## INSTRUCTIONS FOR THE TASK
The entries are to be written out word for word, with their images left out.

Collected data
---
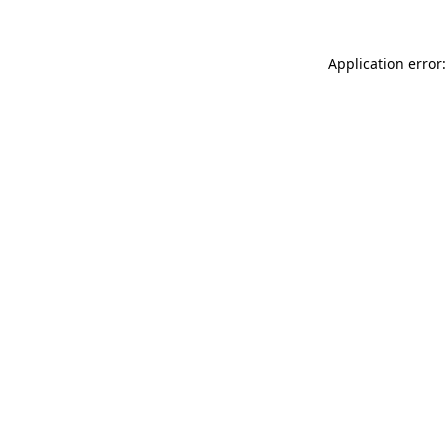
Application error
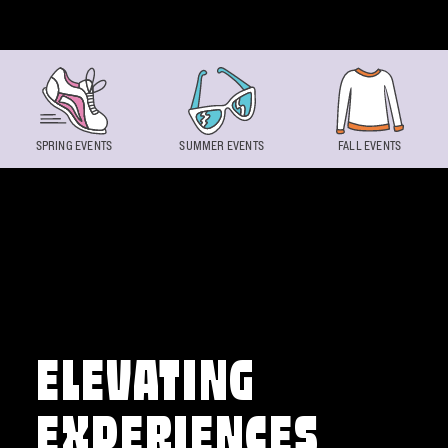
Skip to content
SPRING EVENTS
SUMMER EVENTS
FALL EVENTS
ELEVATING
EXPERIENCES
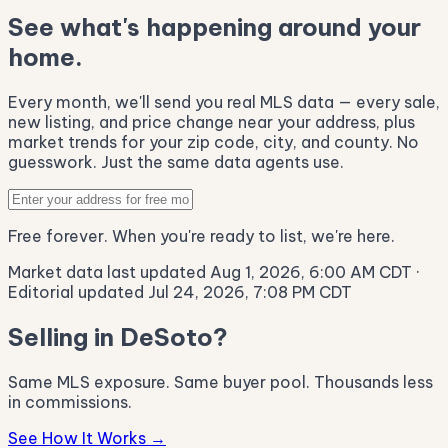
See what's happening around your
home.
Every month, we'll send you real MLS data — every sale,
new listing, and price change near your address, plus
market trends for your zip code, city, and county. No
guesswork. Just the same data agents use.
Free forever. When you're ready to list, we're here.
Market data last updated Aug 1, 2026, 6:00 AM CDT
·
Editorial updated Jul 24, 2026, 7:08 PM CDT
Selling in DeSoto?
Same MLS exposure. Same buyer pool. Thousands less
in commissions.
See How It Works →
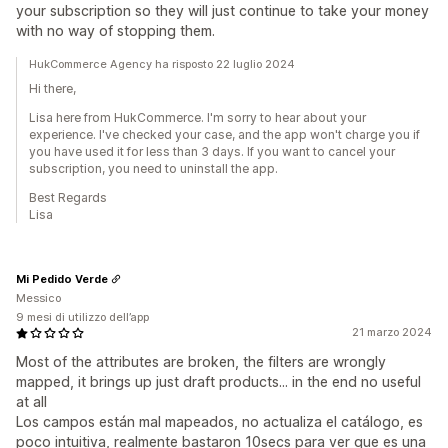
your subscription so they will just continue to take your money
with no way of stopping them.
HukCommerce Agency ha risposto 22 luglio 2024
Hi there,
Lisa here from HukCommerce. I'm sorry to hear about your
experience. I've checked your case, and the app won't charge you if
you have used it for less than 3 days. If you want to cancel your
subscription, you need to uninstall the app.
Best Regards
Lisa
Mi Pedido Verde
Messico
9 mesi di utilizzo dell’app
21 marzo 2024
Most of the attributes are broken, the filters are wrongly
mapped, it brings up just draft products... in the end no useful
at all
Los campos están mal mapeados, no actualiza el catálogo, es
poco intuitiva, realmente bastaron 10secs para ver que es una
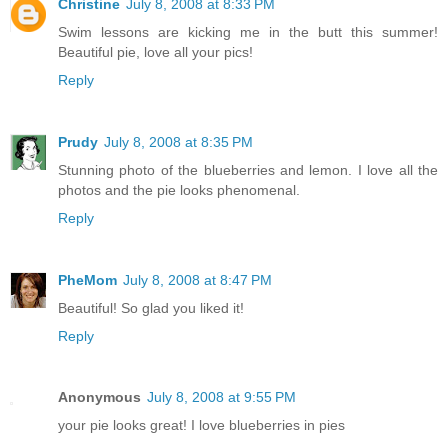
Christine
July 8, 2008 at 8:33 PM
Swim lessons are kicking me in the butt this summer!
Beautiful pie, love all your pics!
Reply
Prudy
July 8, 2008 at 8:35 PM
Stunning photo of the blueberries and lemon. I love all the
photos and the pie looks phenomenal.
Reply
PheMom
July 8, 2008 at 8:47 PM
Beautiful! So glad you liked it!
Reply
Anonymous
July 8, 2008 at 9:55 PM
your pie looks great! I love blueberries in pies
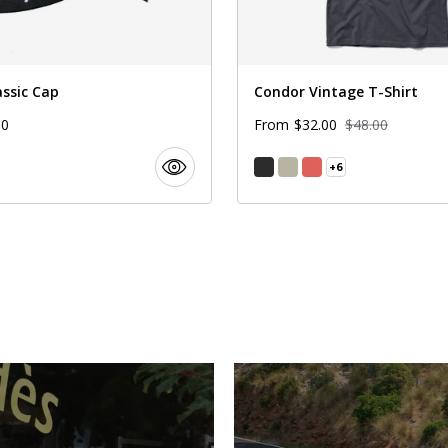
assic Cap
Condor Vintage T-Shirt
00
$32.00
$48.00
From
+6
---
## EXERCISE OUTPUT
Application error
Skip to content
SPRING EVENTS
SUMMER EVENTS
FALL EVENTS
ELEVATING
EXPERIENCES
See what's happening around your
home.
Every month, we'll send you real MLS data — every sale,
new listing, and price change near your address, plus
market trends for your zip code, city, and county. No
guesswork. Just the same data agents use.
Free forever. When you're ready to list, we're here.
Market data last updated Aug 1, 2026, 6:00 AM CDT
·
Editorial updated Jul 24, 2026, 7:08 PM CDT
Selling in DeSoto?
Same MLS exposure. Same buyer pool. Thousands less
in commissions.
See How It Works →
your subscription so they will just continue to take your money
with no way of stopping them.
HukCommerce Agency ha risposto 22 luglio 2024
Hi there,
Lisa here from HukCommerce. I'm sorry to hear about your
experience. I've checked your case, and the app won't charge you if
you have used it for less than 3 days. If you want to cancel your
subscription, you need to uninstall the app.
Best Regards
Lisa
Mi Pedido Verde
Messico
9 mesi di utilizzo dell’app
21 marzo 2024
Most of the attributes are broken, the filters are wrongly
mapped, it brings up just draft products... in the end no useful
at all
Los campos están mal mapeados, no actualiza el catálogo, es
poco intuitiva, realmente bastaron 10secs para ver que es una
Christine
July 8, 2008 at 8:33 PM
Swim lessons are kicking me in the butt this summer!
Beautiful pie, love all your pics!
Reply
Prudy
July 8, 2008 at 8:35 PM
Stunning photo of the blueberries and lemon. I love all the
photos and the pie looks phenomenal.
Reply
PheMom
July 8, 2008 at 8:47 PM
Beautiful! So glad you liked it!
Reply
Anonymous
July 8, 2008 at 9:55 PM
your pie looks great! I love blueberries in pies
assic Cap
Condor Vintage T-Shirt
00
$32.00
$48.00
From
+6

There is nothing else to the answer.